• The problem:
Leave every picture behind and copy the rest of the entries below exactly.

Information supplied START

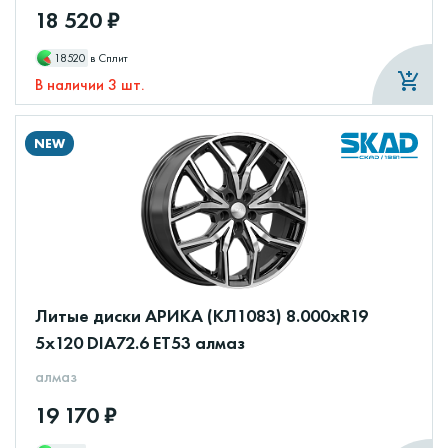
18 520 ₽
18520
в Сплит
В наличии 3 шт.
NEW
Литые диски АРИКА (КЛ1083) 8.000xR19
5x120 DIA72.6 ET53 алмаз
алмаз
19 170 ₽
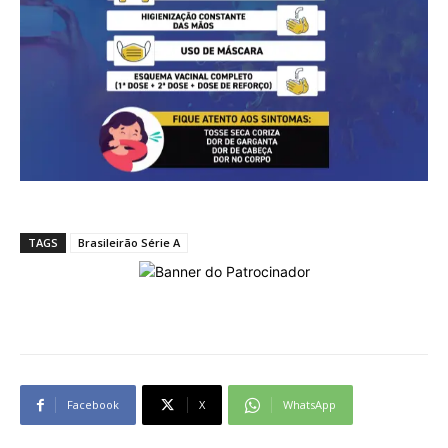
TAGS
Brasileirão Série A
Facebook
X
WhatsApp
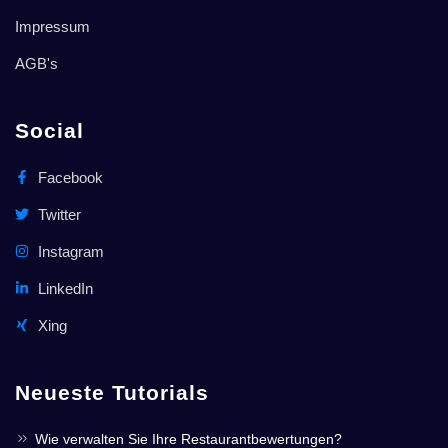
Impressum
AGB's
Social
Facebook
Twitter
Instagram
LinkedIn
Xing
Neueste Tutorials
Wie verwalten Sie Ihre Restaurantbewertungen?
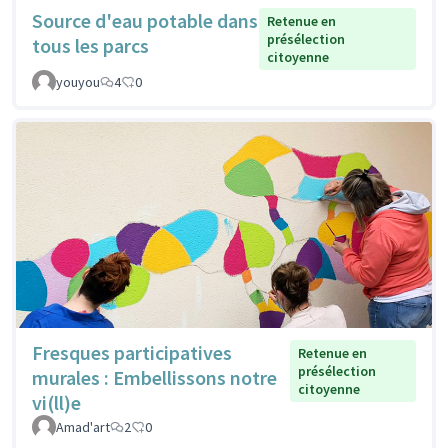
Source d'eau potable dans
Retenue en
présélection
tous les parcs
citoyenne
youyou
4
0
Fresques participatives
Retenue en
présélection
murales : Embellissons notre
citoyenne
vi(ll)e
Amad'art
2
0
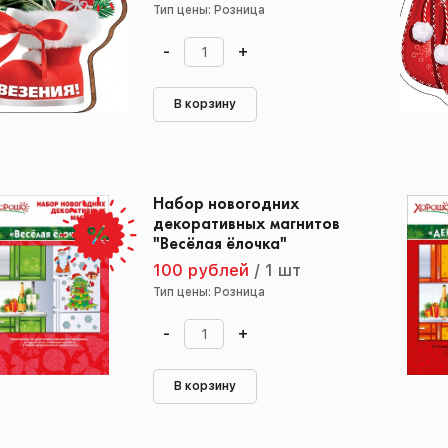
Тип цены: Розница
-
+
В корзину
Набор новогодних
декоративных магнитов
"Весёлая ёлочка"
100 рублей
/
1 шт
Тип цены: Розница
-
+
В корзину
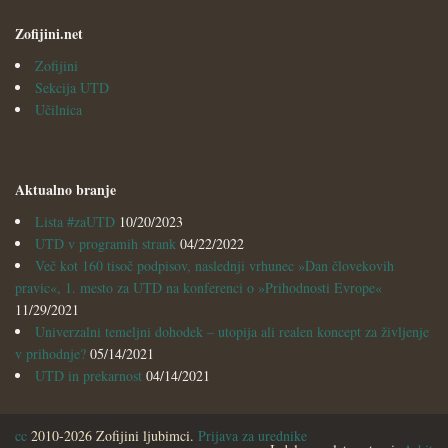
Zofijini.net
Zofijini
Sekcija UTD
Učilnica
Aktualno branje
Lista #zaUTD
10/20/2023
UTD v programih strank
04/22/2022
Več kot 160 tisoč podpisov, naslednji vrhunec »Dan človekovih
pravic«, 1. mesto za UTD na konferenci o »Prihodnosti Evrope«
11/29/2021
Univerzalni temeljni dohodek – utopija ali realen koncept za življenje
v prihodnje?
05/14/2021
UTD in prekarnost
04/14/2021
cc
2010-2026 Zofijini ljubimci.
Prijava za urednike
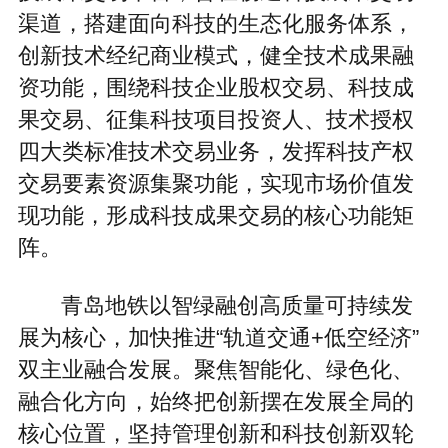
渠道，搭建面向科技的生态化服务体系，
创新技术经纪商业模式，健全技术成果融
资功能，围绕科技企业股权交易、科技成
果交易、征集科技项目投资人、技术授权
四大类标准技术交易业务，发挥科技产权
交易要素资源集聚功能，实现市场价值发
现功能，形成科技成果交易的核心功能矩
阵。
青岛地铁以智绿融创高质量可持续发
展为核心，加快推进“轨道交通+低空经济”
双主业融合发展。聚焦智能化、绿色化、
融合化方向，始终把创新摆在发展全局的
核心位置，坚持管理创新和科技创新双轮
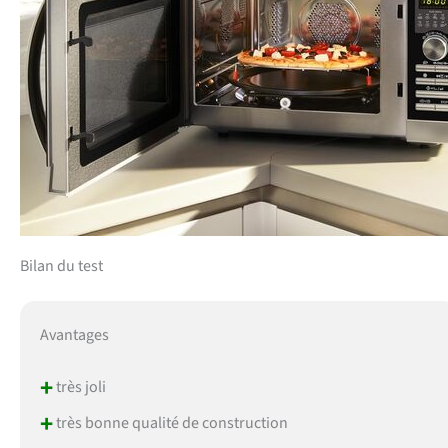
Bilan du test
Avantages
+
très joli
+
très bonne qualité de construction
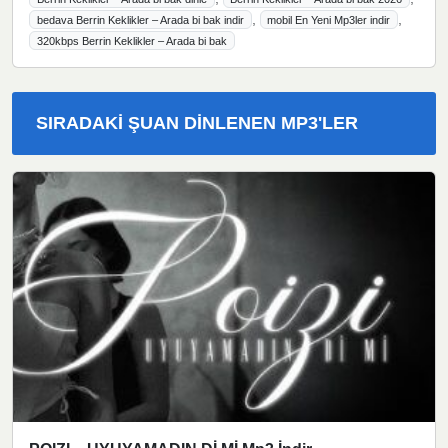
,
,
bedava Berrin Keklikler – Arada bi bak indir
mobil En Yeni Mp3ler indir
320kbps Berrin Keklikler – Arada bi bak
SIRADAKI ŞUAN DINLENEN MP3'LER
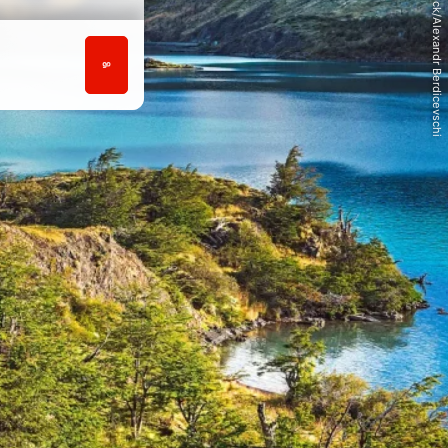
© iStock/Alexandr Berdicevschi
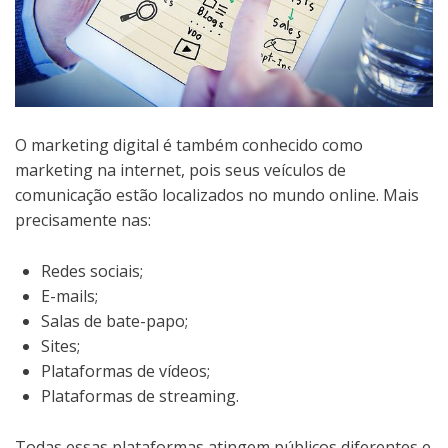
O marketing digital é também conhecido como
marketing na internet, pois seus veículos de
comunicação estão localizados no mundo online. Mais
precisamente nas:
Redes sociais;
E-mails;
Salas de bate-papo;
Sites;
Plataformas de vídeos;
Plataformas de streaming.
Todas essas plataformas atingem públicos diferentes e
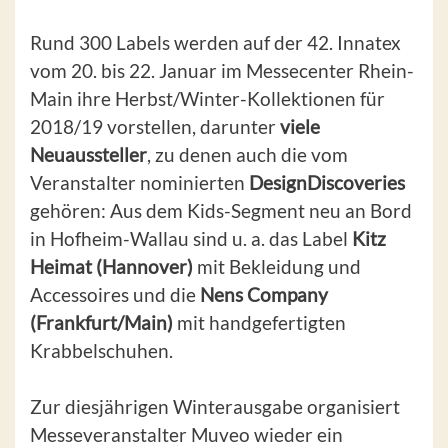
Rund 300 Labels werden auf der 42. Innatex
vom 20. bis 22. Januar im Messecenter Rhein-
Main ihre Herbst/Winter-Kollektionen für
2018/19 vorstellen, darunter
viele
Neuaussteller
, zu denen auch die vom
Veranstalter nominierten
DesignDiscoveries
gehören: Aus dem Kids-Segment neu an Bord
in Hofheim-Wallau sind u. a. das Label
Kitz
Heimat (Hannover)
mit Bekleidung und
Accessoires und die
Nens Company
(Frankfurt/Main)
mit handgefertigten
Krabbelschuhen.
Zur diesjährigen Winterausgabe organisiert
Messeveranstalter Muveo wieder ein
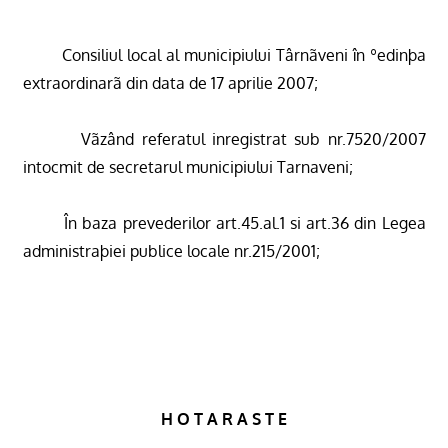
Consiliul local al municipiului Târnãveni în ºedinþa
extraordinarã din data de 17 aprilie 2007;
Vãzând referatul inregistrat sub nr.7520/2007
intocmit de secretarul municipiului Tarnaveni;
În baza prevederilor art.45.al.1 si art.36 din Legea
administraþiei publice locale nr.215/2001;
H O T A R A S T E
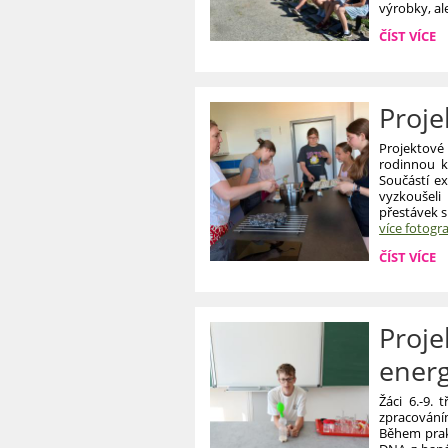
výrobky, al
PROJEKTO
ČÍST VÍCE
DNY
PLNÉ
ZÁŽITKŮ:
Proje
Projektové 
rodinnou k
Součástí e
vyzkoušel
přestávek s
více fotogra
PROJEKT
ČÍST VÍCE
„VŮNĚ,
CHUTĚ,
TVOŘENÍ“:
Proj
energ
Žáci 6.-9.
zpracování
Během prakti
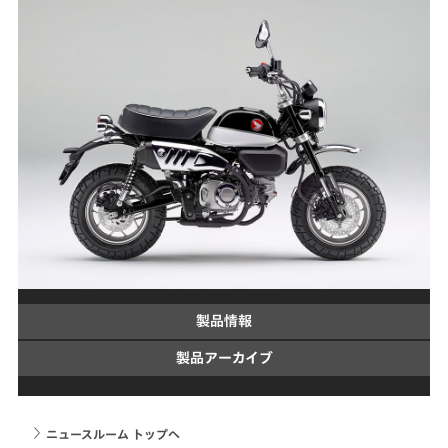
製品情報
製品アーカイブ
ニュースルーム トップへ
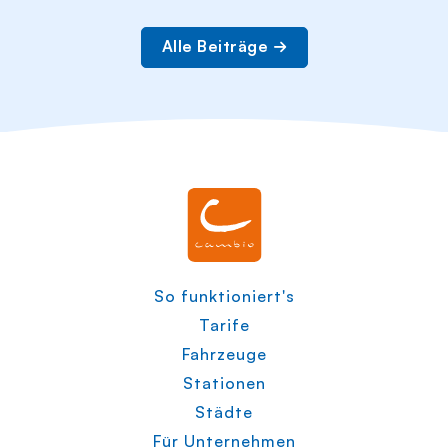
Alle Beiträge
So funktioniert's
Tarife
Fahrzeuge
Stationen
Städte
Für Unternehmen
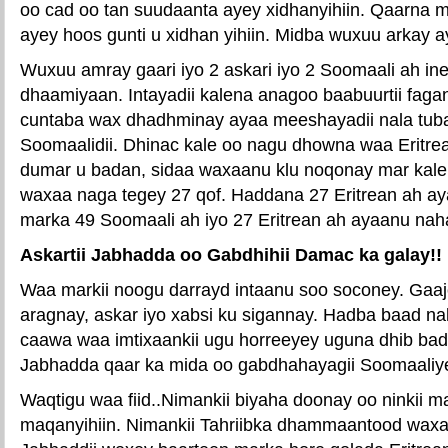
oo cad oo tan suudaanta ayey xidhanyihiin. Qaarna ma
ayey hoos gunti u xidhan yihiin. Midba wuxuu arkay a
Wuxuu amray gaari iyo 2 askari iyo 2 Soomaali ah in
dhaamiyaan. Intayadii kalena anagoo baabuurtii faga
cuntaba wax dhadhminay ayaa meeshayadii nala tub
Soomaalidii. Dhinac kale oo nagu dhowna waa Eritrean
dumar u badan, sidaa waxaanu klu noqonay mar kale
waxaa naga tegey 27 qof. Haddana 27 Eritrean ah ay
marka 49 Soomaali ah iyo 27 Eritrean ah ayaanu nah
Askartii Jabhadda oo Gabdhihii Damac ka galay!!
Waa markii noogu darrayd intaanu soo soconey. Gaaj
aragnay, askar iyo xabsi ku sigannay. Hadba baad nal
caawa waa imtixaankii ugu horreeyey uguna dhib bad
Jabhadda qaar ka mida oo gabdhahayagii Soomaaliy
Waqtigu waa fiid..Nimankii biyaha doonay oo ninkii m
maqanyihiin. Nimankii Tahriibka dhammaantood waxa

Information supplied END

• Expected output:
18 520 ₽
18520
в Сплит
В наличии 3 шт.
NEW
Литые диски АРИКА (КЛ1083) 8.000xR19
5x120 DIA72.6 ET53 алмаз
алмаз
19 170 ₽
TAGS
Brasileirão Série A
Facebook
X
WhatsApp
Impressum
AGB's
Social
Facebook
Twitter
Instagram
LinkedIn
Xing
Neueste Tutorials
Wie verwalten Sie Ihre Restaurantbewertungen?
Source d'eau potable dans
Retenue en
présélection
tous les parcs
citoyenne
youyou
4
0
Fresques participatives
Retenue en
présélection
murales : Embellissons notre
citoyenne
vi(ll)e
Amad'art
2
0
Тип цены: Розница
-
+
В корзину
Набор новогодних
декоративных магнитов
"Весёлая ёлочка"
100 рублей
/
1 шт
Тип цены: Розница
-
+
В корзину
Zofijini.net
Zofijini
Sekcija UTD
Učilnica
Aktualno branje
Lista #zaUTD
10/20/2023
UTD v programih strank
04/22/2022
Več kot 160 tisoč podpisov, naslednji vrhunec »Dan človekovih
pravic«, 1. mesto za UTD na konferenci o »Prihodnosti Evrope«
11/29/2021
Univerzalni temeljni dohodek – utopija ali realen koncept za življenje
v prihodnje?
05/14/2021
UTD in prekarnost
04/14/2021
cc
2010-2026 Zofijini ljubimci.
Prijava za urednike
渠道，搭建面向科技的生态化服务体系，
创新技术经纪商业模式，健全技术成果融
资功能，围绕科技企业股权交易、科技成
果交易、征集科技项目投资人、技术授权
四大类标准技术交易业务，发挥科技产权
交易要素资源集聚功能，实现市场价值发
现功能，形成科技成果交易的核心功能矩
阵。
青岛地铁以智绿融创高质量可持续发
展为核心，加快推进“轨道交通+低空经济”
双主业融合发展。聚焦智能化、绿色化、
融合化方向，始终把创新摆在发展全局的
核心位置，坚持管理创新和科技创新双轮
Bilan du test
Avantages
+
très joli
+
très bonne qualité de construction
,
,
bedava Berrin Keklikler – Arada bi bak indir
mobil En Yeni Mp3ler indir
320kbps Berrin Keklikler – Arada bi bak
SIRADAKI ŞUAN DINLENEN MP3'LER
© iStock/Alexandr Berdicevschi
O marketing digital é também conhecido como
marketing na internet, pois seus veículos de
comunicação estão localizados no mundo online. Mais
precisamente nas:
Redes sociais;
E-mails;
Salas de bate-papo;
Sites;
Plataformas de vídeos;
Plataformas de streaming.
Todas essas plataformas atingem públicos diferentes e
Rund 300 Labels werden auf der 42. Innatex
vom 20. bis 22. Januar im Messecenter Rhein-
Main ihre Herbst/Winter-Kollektionen für
2018/19 vorstellen, darunter
viele
Neuaussteller
, zu denen auch die vom
Veranstalter nominierten
DesignDiscoveries
gehören: Aus dem Kids-Segment neu an Bord
in Hofheim-Wallau sind u. a. das Label
Kitz
Heimat (Hannover)
mit Bekleidung und
Accessoires und die
Nens Company
(Frankfurt/Main)
mit handgefertigten
Krabbelschuhen.
Zur diesjährigen Winterausgabe organisiert
Messeveranstalter Muveo wieder ein
Consiliul local al municipiului Târnãveni în ºedinþa
extraordinarã din data de 17 aprilie 2007;
Vãzând referatul inregistrat sub nr.7520/2007
intocmit de secretarul municipiului Tarnaveni;
În baza prevederilor art.45.al.1 si art.36 din Legea
administraþiei publice locale nr.215/2001;
H O T A R A S T E
výrobky, al
PROJEKTO
ČÍST VÍCE
DNY
PLNÉ
ZÁŽITKŮ:
Proje
Projektové 
rodinnou k
Součástí e
vyzkoušel
přestávek s
více fotogra
PROJEKT
ČÍST VÍCE
„VŮNĚ,
CHUTĚ,
TVOŘENÍ“:
Proj
energ
Žáci 6.-9.
zpracování
Během prakti
製品情報
製品アーカイブ
ニュースルーム トップへ
Alle Beiträge
So funktioniert's
Tarife
Fahrzeuge
Stationen
Städte
Für Unternehmen
oo cad oo tan suudaanta ayey xidhanyihiin. Qaarna ma
ayey hoos gunti u xidhan yihiin. Midba wuxuu arkay a
Wuxuu amray gaari iyo 2 askari iyo 2 Soomaali ah in
dhaamiyaan. Intayadii kalena anagoo baabuurtii faga
cuntaba wax dhadhminay ayaa meeshayadii nala tub
Soomaalidii. Dhinac kale oo nagu dhowna waa Eritrean
dumar u badan, sidaa waxaanu klu noqonay mar kale
waxaa naga tegey 27 qof. Haddana 27 Eritrean ah ay
marka 49 Soomaali ah iyo 27 Eritrean ah ayaanu nah
Askartii Jabhadda oo Gabdhihii Damac ka galay!!
Waa markii noogu darrayd intaanu soo soconey. Gaaj
aragnay, askar iyo xabsi ku sigannay. Hadba baad nal
caawa waa imtixaankii ugu horreeyey uguna dhib bad
Jabhadda qaar ka mida oo gabdhahayagii Soomaaliy
Waqtigu waa fiid..Nimankii biyaha doonay oo ninkii m
maqanyihiin. Nimankii Tahriibka dhammaantood waxa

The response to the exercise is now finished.